— What to produce —
Word for word, please restate each record and pass over the pictures.

— Supplied data —
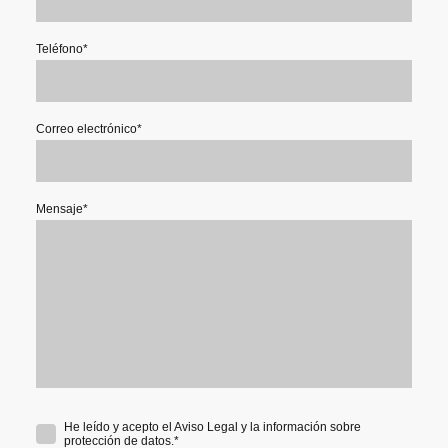
Teléfono
*
Correo electrónico
*
Mensaje
*
He leído y acepto el Aviso Legal y la información sobre
protección de datos.
*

— Result —
Teléfono
*
Correo electrónico
*
Mensaje
*
He leído y acepto el Aviso Legal y la información sobre
protección de datos.
*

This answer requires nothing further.